═══ Data to examine ═══

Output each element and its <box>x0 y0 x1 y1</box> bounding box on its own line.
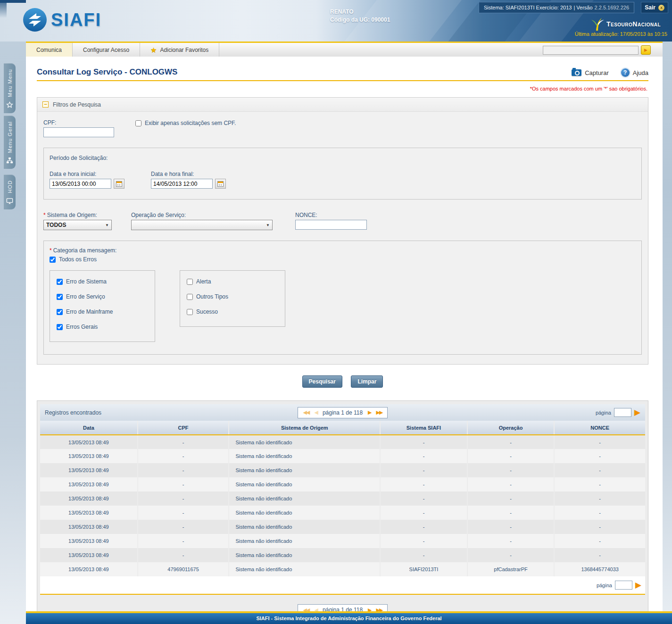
cpf-input[interactable] <box>43 127 114 137</box>
search-go-button[interactable]: ▶ <box>641 45 651 55</box>
checkbox[interactable] <box>57 324 63 330</box>
table-row: 13/05/2013 08:49-Sistema não identificad… <box>40 548 645 562</box>
app-footer: SIAFI - Sistema Integrado de Administraç… <box>26 611 672 624</box>
table-cell: - <box>380 534 467 548</box>
logout-close-icon[interactable]: x <box>658 5 664 11</box>
checkbox-option[interactable]: Erros Gerais <box>57 324 148 330</box>
categoria-fieldset: *Categoria da mensagem: Todos os Erros E… <box>43 241 642 355</box>
start-date-label: Data e hora inicial: <box>50 171 124 177</box>
end-date-calendar-button[interactable] <box>215 179 226 189</box>
table-cell: - <box>138 435 229 449</box>
last-update-text: Última atualização: 17/05/2013 às 10:15 <box>575 31 667 37</box>
checkbox[interactable] <box>187 294 193 300</box>
checkbox-option[interactable]: Outros Tipos <box>187 293 278 300</box>
table-row: 13/05/2013 08:49-Sistema não identificad… <box>40 491 645 506</box>
table-cell: - <box>554 491 645 506</box>
page-jump-input[interactable] <box>615 581 632 590</box>
table-cell: - <box>554 463 645 477</box>
capture-button[interactable]: Capturar <box>572 69 609 76</box>
table-row: 13/05/2013 08:49-Sistema não identificad… <box>40 463 645 477</box>
todos-erros-checkbox-row[interactable]: Todos os Erros <box>50 256 636 263</box>
first-page-icon[interactable]: ◀◀ <box>303 409 309 416</box>
header-decor <box>0 3 7 18</box>
table-cell: Sistema não identificado <box>229 463 380 477</box>
page-jump-go-icon[interactable]: ▶ <box>634 408 640 416</box>
no-cpf-checkbox[interactable] <box>135 120 141 126</box>
table-cell: - <box>380 506 467 520</box>
last-page-icon[interactable]: ▶▶ <box>376 409 382 416</box>
search-input[interactable] <box>543 46 639 55</box>
checkbox-option[interactable]: Alerta <box>187 278 278 285</box>
calendar-icon <box>217 181 224 187</box>
col-header-sistema-siafi: Sistema SIAFI <box>380 421 467 435</box>
table-cell: - <box>554 534 645 548</box>
checkbox[interactable] <box>57 279 63 285</box>
results-table-wrap: Data CPF Sistema de Origem Sistema SIAFI… <box>40 421 645 595</box>
version-value: 2.2.5.1692.226 <box>595 5 629 10</box>
checkbox[interactable] <box>187 279 193 285</box>
menu-tab[interactable]: Configurar Acesso <box>73 43 140 57</box>
table-cell: 1368445774033 <box>554 562 645 576</box>
menu-tab-strip: ComunicaConfigurar Acesso★Adicionar Favo… <box>26 42 663 57</box>
table-cell: SIAFI2013TI <box>380 562 467 576</box>
table-cell: Sistema não identificado <box>229 548 380 562</box>
footer-text: SIAFI - Sistema Integrado de Administraç… <box>26 613 672 624</box>
todos-erros-checkbox[interactable] <box>50 257 56 263</box>
clear-button[interactable]: Limpar <box>351 375 383 388</box>
end-date-input[interactable] <box>151 179 213 189</box>
no-cpf-checkbox-row[interactable]: Exibir apenas solicitações sem CPF. <box>135 120 236 126</box>
error-options-box: Erro de SistemaErro de ServiçoErro de Ma… <box>50 270 155 342</box>
nonce-input[interactable] <box>295 220 367 230</box>
checkbox-option[interactable]: Erro de Sistema <box>57 278 148 285</box>
ug-value: 090001 <box>371 17 390 23</box>
checkbox[interactable] <box>57 309 63 315</box>
page-jump-input[interactable] <box>614 408 631 417</box>
periodo-legend: Período de Solicitação: <box>50 155 636 161</box>
start-date-calendar-button[interactable] <box>114 179 124 189</box>
table-row: 13/05/2013 08:4947969011675Sistema não i… <box>40 562 645 576</box>
page-jump-go-icon[interactable]: ▶ <box>635 581 641 589</box>
sistema-origem-select[interactable]: TODOS ▼ <box>43 220 112 230</box>
table-cell: - <box>467 477 555 491</box>
start-date-input[interactable] <box>50 179 111 189</box>
checkbox[interactable] <box>187 309 193 315</box>
help-icon: ? <box>621 68 630 77</box>
page-jump-bottom: página ▶ <box>597 581 641 590</box>
collapse-icon[interactable]: − <box>42 101 49 108</box>
logout-button[interactable]: Sair x <box>641 2 668 13</box>
other-options-box: AlertaOutros TiposSucesso <box>180 270 285 327</box>
table-cell: - <box>467 435 555 449</box>
table-cell: - <box>380 520 467 534</box>
col-header-sistema-origem: Sistema de Origem <box>229 421 380 435</box>
table-row: 13/05/2013 08:49-Sistema não identificad… <box>40 435 645 449</box>
table-cell: 13/05/2013 08:49 <box>40 506 138 520</box>
main-content: Consultar Log Serviço - CONLOGWS Captura… <box>26 57 663 624</box>
pagination-top: ◀◀ ◀ página 1 de 118 ▶ ▶▶ <box>298 407 388 418</box>
table-cell: - <box>138 548 229 562</box>
menu-tab[interactable]: ★Adicionar Favoritos <box>140 43 219 57</box>
results-header-bar: Registros encontrados ◀◀ ◀ página 1 de 1… <box>40 404 645 421</box>
table-row: 13/05/2013 08:49-Sistema não identificad… <box>40 506 645 520</box>
menu-tab[interactable]: Comunica <box>26 43 73 57</box>
siafi-logo-icon <box>23 8 47 32</box>
sidebar-item-menu-geral[interactable]: Menu Geral <box>4 116 16 169</box>
help-button[interactable]: ? Ajuda <box>621 68 648 77</box>
next-page-icon[interactable]: ▶ <box>368 409 371 416</box>
table-cell: 13/05/2013 08:49 <box>40 548 138 562</box>
operacao-select[interactable]: ▼ <box>131 220 273 230</box>
table-cell: pfCadastrarPF <box>467 562 555 576</box>
checkbox-option[interactable]: Sucesso <box>187 308 278 315</box>
checkbox-option[interactable]: Erro de Serviço <box>57 293 148 300</box>
checkbox[interactable] <box>57 294 63 300</box>
sidebar-item-hod[interactable]: HOD <box>4 175 16 209</box>
search-button[interactable]: Pesquisar <box>302 375 342 388</box>
table-cell: - <box>138 463 229 477</box>
sidebar-item-meu-menu[interactable]: Meu Menu <box>4 63 16 113</box>
prev-page-icon[interactable]: ◀ <box>314 409 317 416</box>
checkbox-option[interactable]: Erro de Mainframe <box>57 308 148 315</box>
table-cell: - <box>467 449 555 463</box>
table-cell: 13/05/2013 08:49 <box>40 435 138 449</box>
table-cell: - <box>138 491 229 506</box>
table-cell: 47969011675 <box>138 562 229 576</box>
treasury-star-icon <box>589 17 606 31</box>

═══

**Work order:** Every line that holds the string "options" must be copied from the records above.

**Completed task:**
error-options-box: Erro de SistemaErro de ServiçoErro de Ma… <box>50 270 155 342</box>
other-options-box: AlertaOutros TiposSucesso <box>180 270 285 327</box>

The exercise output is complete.